Tesla (TSLA.O) has closed its office in San Mateo, California and dismissed about 200 employees working on its Autopilot driver-assistant system there, one of the people told reporters, in a move seen as speeding up cost-cutting.
The majority of the laid-off employees had been hourly workers, that person said. In early June, Tesla Chief Executive Elon Musk told top managers he had a “super bad feeling” about the economy and that the electric car maker needed to reduce staff by about 10%.
Later, the billionaire said that the 10% cuts would affect only salaried staff and that the hourly staff numbers were still anticipated to rise.
“Tesla clearly is in a major cost-cutting mode,” said Raj Rajkumar, professor of electrical and computer engineering at Carnegie Mellon University.
“This (staff reduction) likely indicates that 2Q 2022 has been pretty rough on the company due to the shutdown in Shanghai, raw material costs, and supply chain problems.”
Anti-pandemic measures in Shanghai have weakened Tesla’s production there.

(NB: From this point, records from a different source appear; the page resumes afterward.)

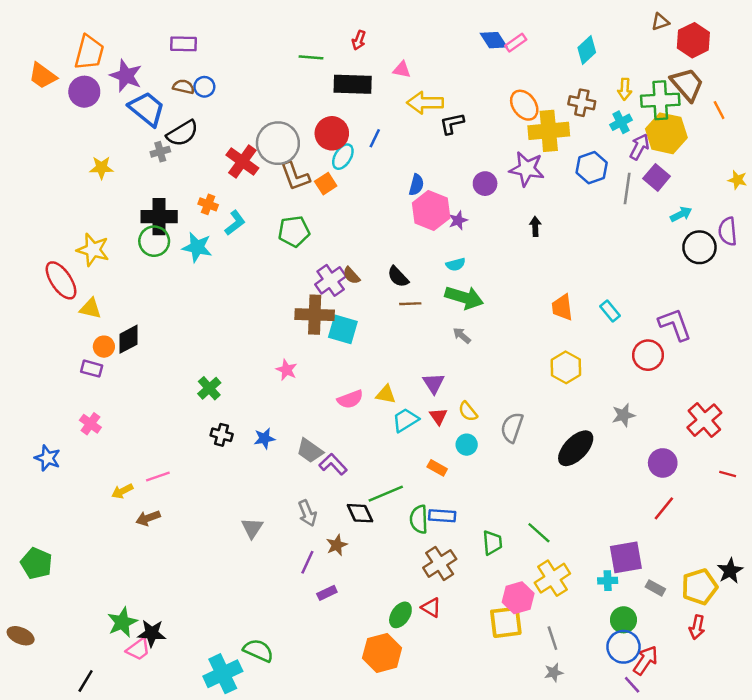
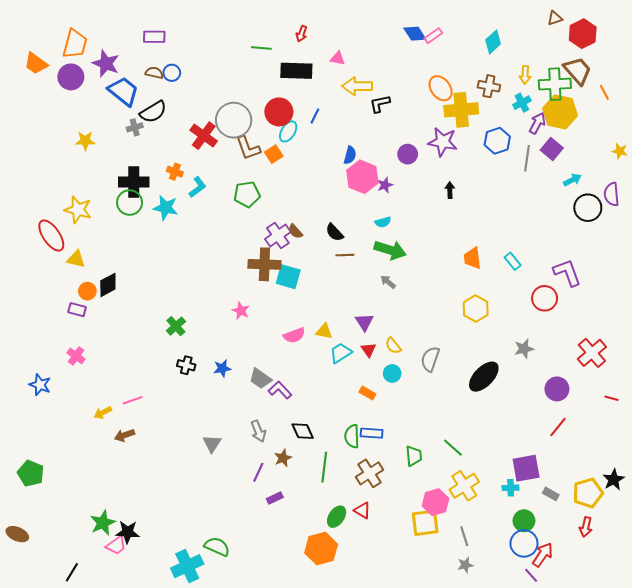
green line: (386, 494) -> (324, 467), moved, turned -60

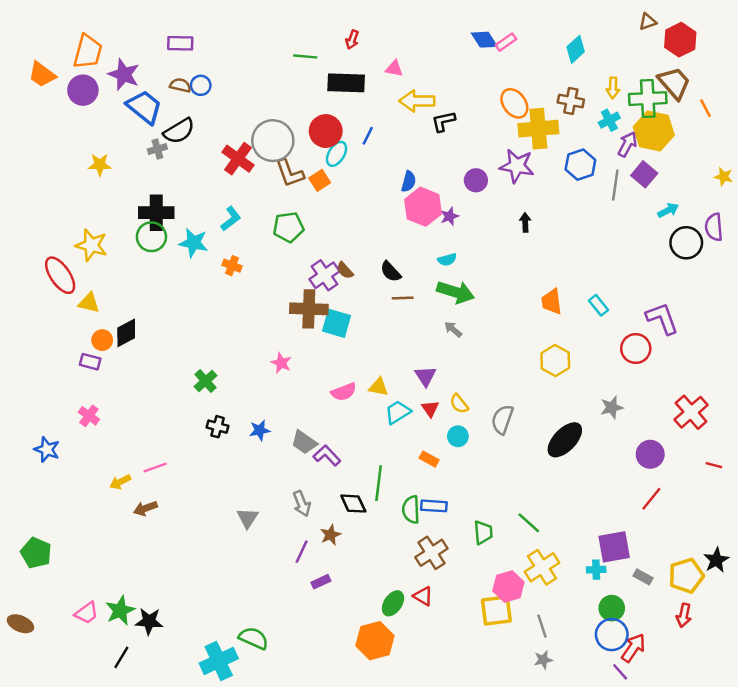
orange cross: (175, 172) -> (232, 266), moved
green line: (324, 467) -> (379, 483), moved
pink trapezoid: (116, 545) -> (87, 613), moved
black line: (72, 572) -> (121, 657), moved

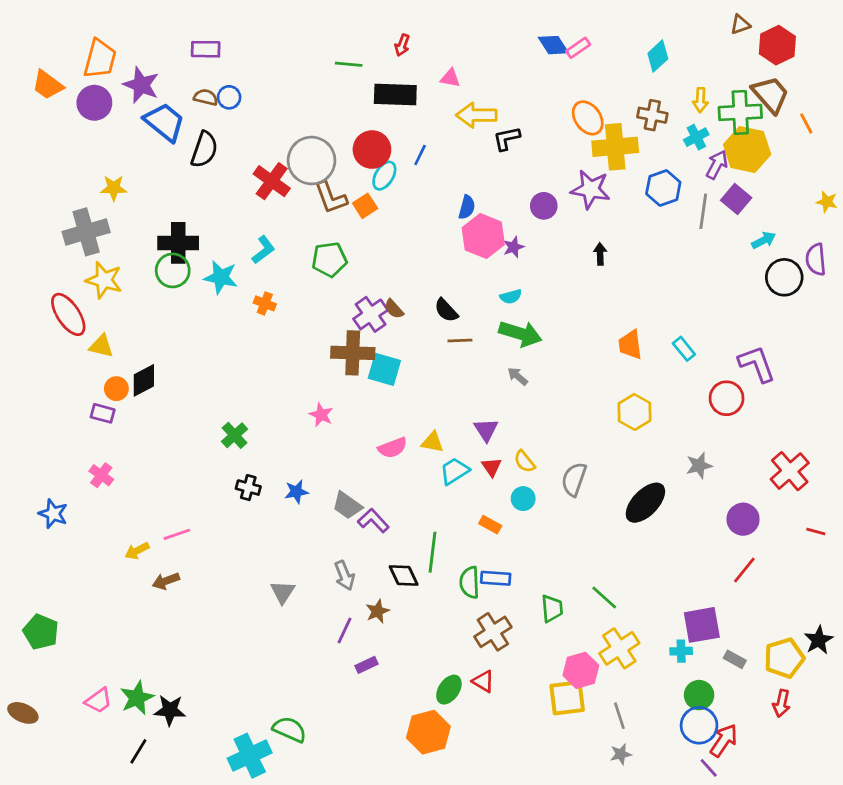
black semicircle: (179, 131) -> (204, 150), turned -40
gray cross: (157, 149) -> (86, 232), moved, size x2.0

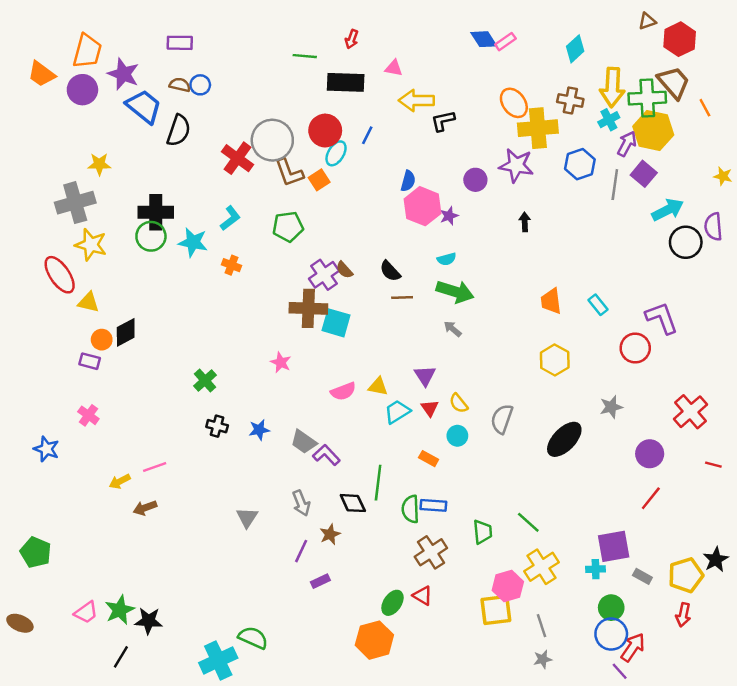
yellow arrow: (700, 100) -> (612, 87), size x1.8
cyan arrow: (764, 240) -> (668, 210), size x1.5

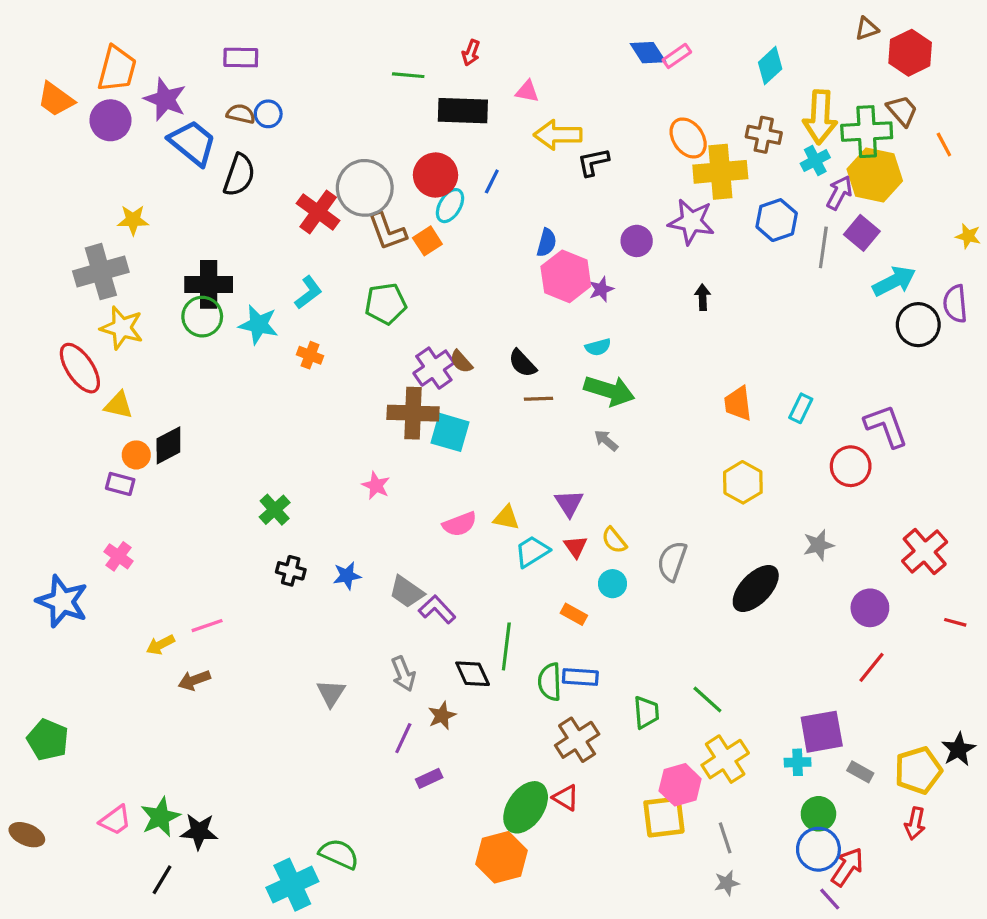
brown trapezoid: (674, 82) -> (902, 111), size x0.7
cyan rectangle: (598, 305) -> (801, 408), turned 65
blue star: (46, 449) -> (62, 601), size x1.5
green ellipse: (392, 603) -> (526, 807), size x1.5

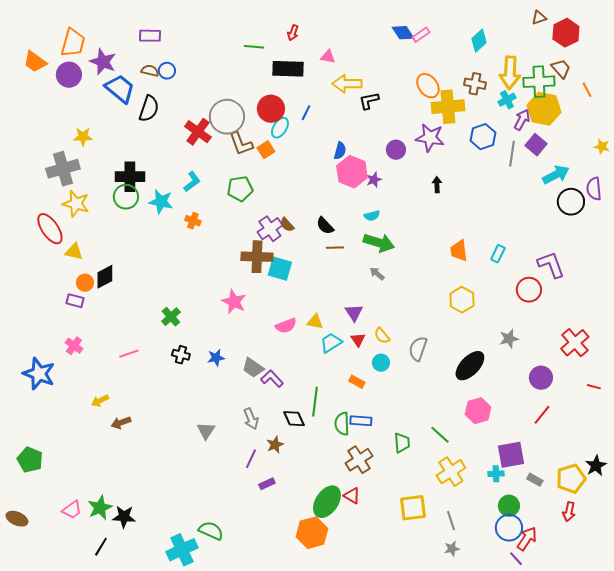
pink star: (376, 486) -> (234, 302), size x1.4
pink line: (207, 626) -> (129, 354), moved
pink hexagon: (680, 785) -> (478, 411), moved

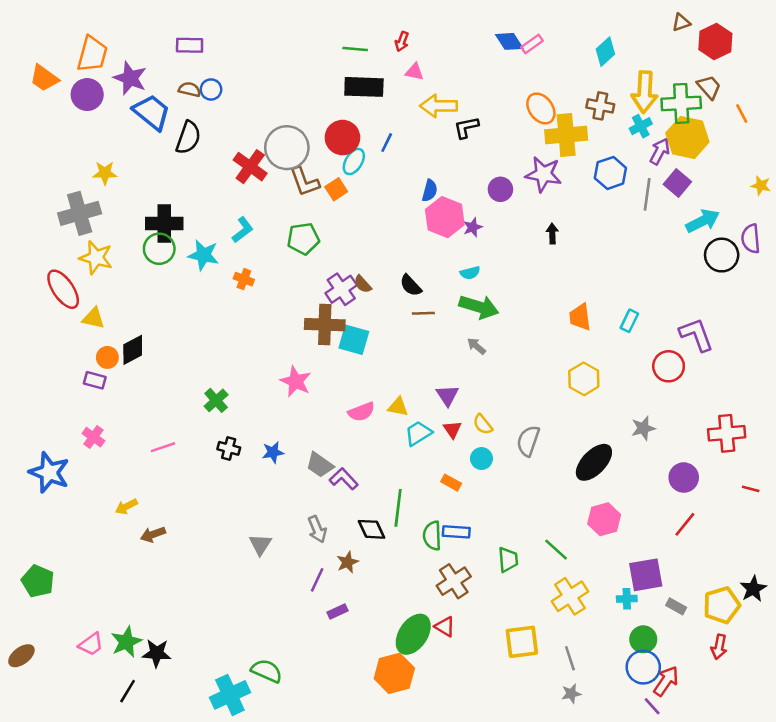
red arrow: (293, 33) -> (402, 41), moved
green line: (254, 47) -> (355, 49), moved
red cross: (575, 343) -> (727, 433), turned 36
brown ellipse: (17, 519) -> (21, 656), turned -60

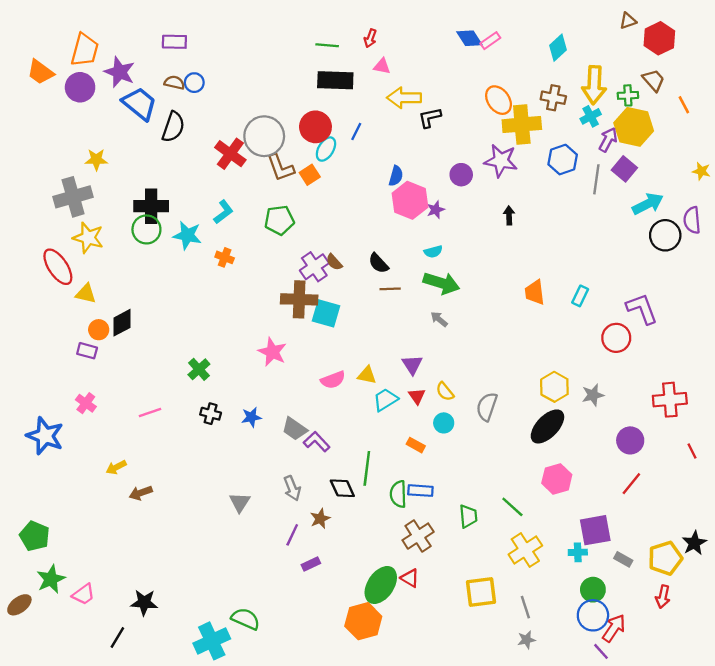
green cross: (681, 103) -> (628, 95), size x0.6
yellow hexagon: (584, 379) -> (554, 387), moved
red line: (751, 489) -> (692, 451), turned 49
green star: (126, 642) -> (51, 579), moved

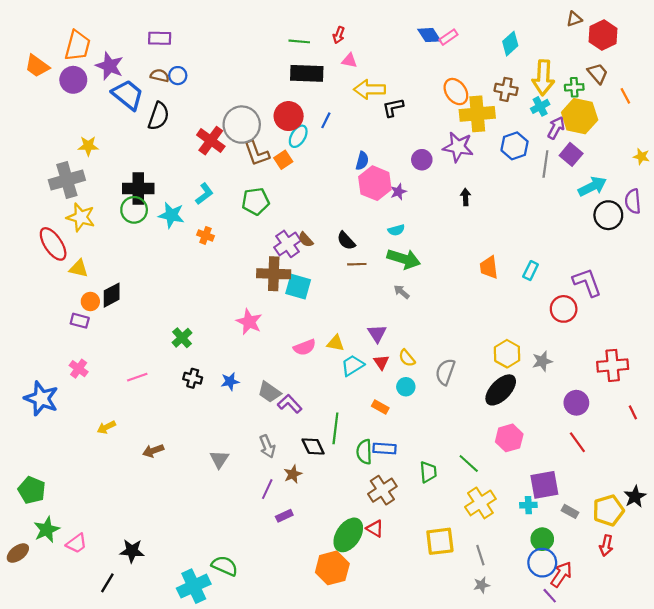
red line: (631, 484) -> (577, 442), turned -75
brown arrow: (141, 493) -> (153, 451), moved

The laid-off person who spoke to Reuters said staff at the satellite office had earlier been told that they would shift to an office in Palo Alto in stages starting June after the San Mateo lease expired. But most of the employees were dismissed on Tuesday.
“It was definitely kind of numbing,” he said. “Yeah, we’re definitely shocked; we’re definitely blindsided.”
Some employees thought Tesla would shift some of the jobs to lower-wage workers in Buffalo, New York, to lower costs. Tesla did not promptly respond to a request for comment.
Most people in Tesla’s San Mateo office work on data annotation – labeling and reviewing several visuals gathered from Tesla vehicles to teach the cars’ Autopilot system how to control certain kinds of road scenarios.
Buy Bitcoin NowSeveral Tesla data annotation employees said on LinkedIn on Tuesday that they had been dismissed. Caeser Rosas, a data annotation specialist, said on a LinkedIn post:
“So kind of a disappointing day today. Myself along with almost the whole San Mateo Branch at Tesla just got laid off.”